Aim of the exercise - After finding the line with "苗！ 執行長今遞件食藥署" in the data below, set down exactly each line through the one with "32108 Bad Salzuflen", inclusive, and stop there.

Items from a data source -
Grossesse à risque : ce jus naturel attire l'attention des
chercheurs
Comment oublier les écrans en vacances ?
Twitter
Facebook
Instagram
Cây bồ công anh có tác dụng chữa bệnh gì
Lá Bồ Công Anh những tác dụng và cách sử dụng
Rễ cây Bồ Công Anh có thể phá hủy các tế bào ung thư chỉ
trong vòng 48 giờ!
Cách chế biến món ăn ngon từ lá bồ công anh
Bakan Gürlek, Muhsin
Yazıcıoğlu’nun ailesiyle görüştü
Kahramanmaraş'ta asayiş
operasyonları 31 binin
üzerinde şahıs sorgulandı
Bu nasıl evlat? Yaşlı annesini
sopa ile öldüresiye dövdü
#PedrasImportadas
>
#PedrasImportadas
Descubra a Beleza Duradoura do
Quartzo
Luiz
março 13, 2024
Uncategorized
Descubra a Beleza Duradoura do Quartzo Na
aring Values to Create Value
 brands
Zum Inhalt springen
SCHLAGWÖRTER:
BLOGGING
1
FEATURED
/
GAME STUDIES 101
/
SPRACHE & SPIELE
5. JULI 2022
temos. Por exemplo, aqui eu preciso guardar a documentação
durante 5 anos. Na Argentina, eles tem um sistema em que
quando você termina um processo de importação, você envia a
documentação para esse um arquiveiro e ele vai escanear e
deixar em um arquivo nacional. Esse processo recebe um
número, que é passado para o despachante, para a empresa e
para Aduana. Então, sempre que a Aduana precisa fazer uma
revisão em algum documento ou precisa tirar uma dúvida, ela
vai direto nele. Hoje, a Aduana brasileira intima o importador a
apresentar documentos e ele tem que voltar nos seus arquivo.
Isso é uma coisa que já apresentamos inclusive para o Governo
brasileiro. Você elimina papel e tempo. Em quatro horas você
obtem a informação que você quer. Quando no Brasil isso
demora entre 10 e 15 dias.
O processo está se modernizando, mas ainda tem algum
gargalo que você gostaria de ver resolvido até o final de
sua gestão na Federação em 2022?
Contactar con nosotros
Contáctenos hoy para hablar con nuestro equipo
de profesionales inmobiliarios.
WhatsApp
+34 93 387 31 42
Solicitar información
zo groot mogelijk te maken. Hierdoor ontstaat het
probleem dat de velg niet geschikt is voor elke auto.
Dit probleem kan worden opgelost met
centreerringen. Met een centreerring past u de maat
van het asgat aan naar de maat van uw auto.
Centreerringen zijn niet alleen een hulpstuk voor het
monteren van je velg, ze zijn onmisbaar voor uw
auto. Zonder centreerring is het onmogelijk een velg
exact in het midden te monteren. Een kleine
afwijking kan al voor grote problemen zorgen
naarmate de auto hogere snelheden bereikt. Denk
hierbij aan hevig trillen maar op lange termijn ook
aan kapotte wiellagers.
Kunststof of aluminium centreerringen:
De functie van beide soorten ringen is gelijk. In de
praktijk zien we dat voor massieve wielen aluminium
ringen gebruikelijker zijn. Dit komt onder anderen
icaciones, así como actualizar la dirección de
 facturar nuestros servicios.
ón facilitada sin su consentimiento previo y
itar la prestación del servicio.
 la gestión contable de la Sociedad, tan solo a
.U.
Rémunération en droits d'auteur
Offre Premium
--
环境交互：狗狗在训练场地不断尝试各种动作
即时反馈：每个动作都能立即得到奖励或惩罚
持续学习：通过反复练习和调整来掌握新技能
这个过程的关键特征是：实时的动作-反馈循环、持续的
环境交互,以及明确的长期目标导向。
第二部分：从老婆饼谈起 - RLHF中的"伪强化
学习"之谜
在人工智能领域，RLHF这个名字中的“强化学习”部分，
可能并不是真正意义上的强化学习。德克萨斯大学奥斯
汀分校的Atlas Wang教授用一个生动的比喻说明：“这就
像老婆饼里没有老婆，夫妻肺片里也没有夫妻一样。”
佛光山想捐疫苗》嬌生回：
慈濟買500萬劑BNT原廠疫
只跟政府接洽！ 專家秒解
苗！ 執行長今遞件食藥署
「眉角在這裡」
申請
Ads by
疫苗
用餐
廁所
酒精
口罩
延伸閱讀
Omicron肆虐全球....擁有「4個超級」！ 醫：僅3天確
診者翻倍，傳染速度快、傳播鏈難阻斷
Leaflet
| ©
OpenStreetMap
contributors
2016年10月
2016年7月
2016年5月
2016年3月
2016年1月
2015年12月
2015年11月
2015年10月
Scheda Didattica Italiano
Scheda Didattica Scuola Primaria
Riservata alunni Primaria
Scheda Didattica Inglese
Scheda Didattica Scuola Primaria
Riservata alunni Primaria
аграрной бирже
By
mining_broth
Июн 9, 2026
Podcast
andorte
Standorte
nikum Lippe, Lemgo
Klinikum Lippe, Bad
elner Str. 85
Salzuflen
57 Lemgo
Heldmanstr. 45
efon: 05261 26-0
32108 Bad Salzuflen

Response to this task -
苗！ 執行長今遞件食藥署
「眉角在這裡」
申請
Ads by
疫苗
用餐
廁所
酒精
口罩
延伸閱讀
Omicron肆虐全球....擁有「4個超級」！ 醫：僅3天確
診者翻倍，傳染速度快、傳播鏈難阻斷
Leaflet
| ©
OpenStreetMap
contributors
2016年10月
2016年7月
2016年5月
2016年3月
2016年1月
2015年12月
2015年11月
2015年10月
Scheda Didattica Italiano
Scheda Didattica Scuola Primaria
Riservata alunni Primaria
Scheda Didattica Inglese
Scheda Didattica Scuola Primaria
Riservata alunni Primaria
аграрной бирже
By
mining_broth
Июн 9, 2026
Podcast
andorte
Standorte
nikum Lippe, Lemgo
Klinikum Lippe, Bad
elner Str. 85
Salzuflen
57 Lemgo
Heldmanstr. 45
efon: 05261 26-0
32108 Bad Salzuflen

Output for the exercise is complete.